Superior Highly Composite Numbers and the Explicit Upper Bound of Generalized Divisor Functions
Lee-Peng Teo
TL;DR
This work establishes that the generalized divisor function $d_k(n)$ induces a bounded, maximized growth rate captured by $f_k(n)=\frac{\log d_k(n) \log\log n}{\log k \log n}$, with $\limsup_{n\to\infty} f_k(n)=\lambda(k)$ attained at a specific integer $N_{\max}(k)$. The authors extend Ramanujan’s and Nicolas’ framework to general $k$ by rigorously characterizing maximizers as superior $k$-highly composite numbers and deriving an explicit construction for the associated numbers $N_{k,\varepsilon}$ via $N_{k,\varepsilon}=\prod_{p\le k^{1/\varepsilon}} p^{m(p,k,\varepsilon)}$, where $m(p,k,\varepsilon)=\left\lfloor \frac{k-1}{p^{\varepsilon}-1}\right\rfloor$. They provide computable bounds on the admissible $\varepsilon$-range, prove the limit superior equals 1 in a general setting, and develop a finite, practical algorithm to determine $\lambda(k)$ and $N_{\max}(k)$ for each $k$, with explicit results up to $k\le100$ and comprehensive data for larger $k$. The numerical algorithm confirms $N_{\max}(k)$ stays within explicitly constructed candidate sets, and the computed $\lambda(k)$ values illuminate the behavior of generalized divisor growth.

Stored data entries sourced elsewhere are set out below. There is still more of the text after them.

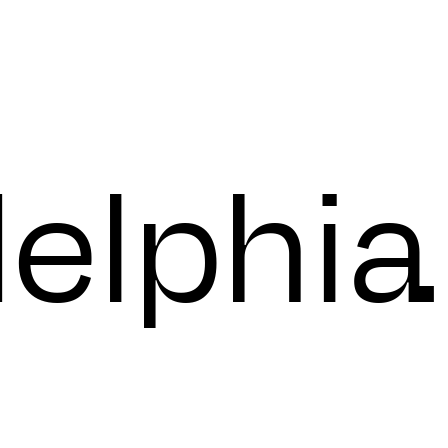
day
delphia
.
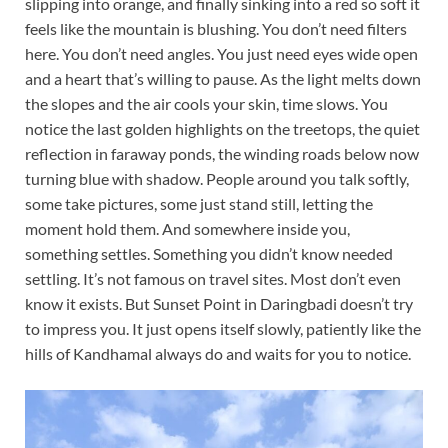
slipping into orange, and finally sinking into a red so soft it
feels like the mountain is blushing. You don’t need filters
here. You don’t need angles. You just need eyes wide open
and a heart that’s willing to pause. As the light melts down
the slopes and the air cools your skin, time slows. You
notice the last golden highlights on the treetops, the quiet
reflection in faraway ponds, the winding roads below now
turning blue with shadow. People around you talk softly,
some take pictures, some just stand still, letting the
moment hold them. And somewhere inside you,
something settles. Something you didn’t know needed
settling. It’s not famous on travel sites. Most don’t even
know it exists. But Sunset Point in Daringbadi doesn’t try
to impress you. It just opens itself slowly, patiently like the
hills of Kandhamal always do and waits for you to notice.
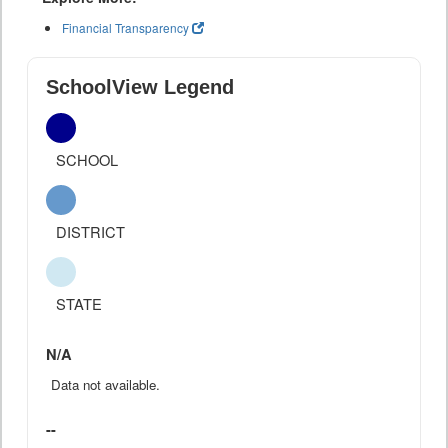
Financial Transparency
SchoolView Legend
SCHOOL
DISTRICT
STATE
N/A
Data not available.
--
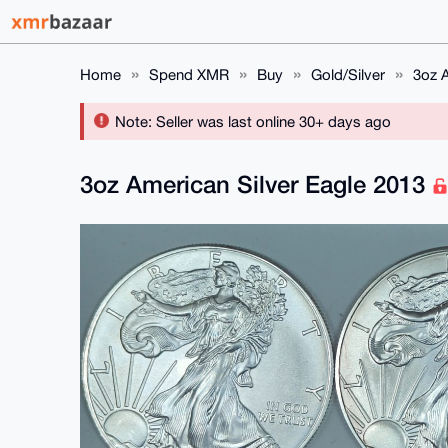
Home
Spend XMR
Buy
Gold/Silver
3oz A
Note: Seller was last online 30+ days ago
3oz American Silver Eagle 2013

These results yield explicit upper bounds on $\log d_k(n)$ in terms of $\log n$, with potential applications in analytic number theory and divisor-function estimates.
Abstract
For $k\geq 2$, we give a detailed exposition of the superior $k$-highly composite numbers. We then consider the function \[f_k(n)=\frac{\log d_k(n)\log\log n}{\log k\log n},\quad n\geq 3\] which has a maximum value $λ(k)$ at a superior $k$-highly composite number. We develop an efficient algorithm to compute $λ(k)$ and the positive integer $N_{\max}(k)$ where $f_k$ achieves the value $λ(k)$. The results for $2\leq k\leq 100$ are tabled.